Copy each line below in which the string "Леонидович" appears.

___ Data extract

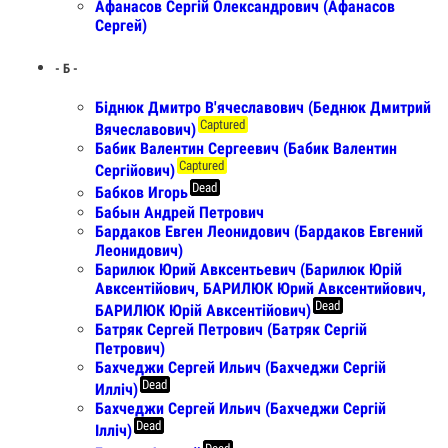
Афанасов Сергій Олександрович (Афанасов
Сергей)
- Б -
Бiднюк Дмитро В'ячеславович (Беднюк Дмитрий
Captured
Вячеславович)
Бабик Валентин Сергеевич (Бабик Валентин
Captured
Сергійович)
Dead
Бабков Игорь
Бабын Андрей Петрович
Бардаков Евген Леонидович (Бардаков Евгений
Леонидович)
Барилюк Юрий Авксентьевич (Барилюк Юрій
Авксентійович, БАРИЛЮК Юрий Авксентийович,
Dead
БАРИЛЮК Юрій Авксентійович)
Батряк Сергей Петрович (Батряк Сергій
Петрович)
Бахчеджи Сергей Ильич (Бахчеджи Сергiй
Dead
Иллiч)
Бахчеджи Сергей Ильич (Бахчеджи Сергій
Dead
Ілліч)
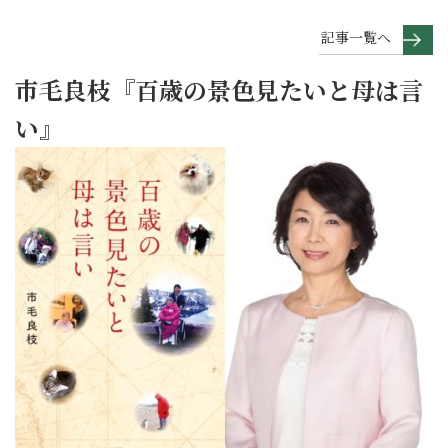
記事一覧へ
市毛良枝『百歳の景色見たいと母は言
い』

______

● **Response for this exercise**
Бардаков Евген Леонидович (Бардаков Евгений
Леонидович)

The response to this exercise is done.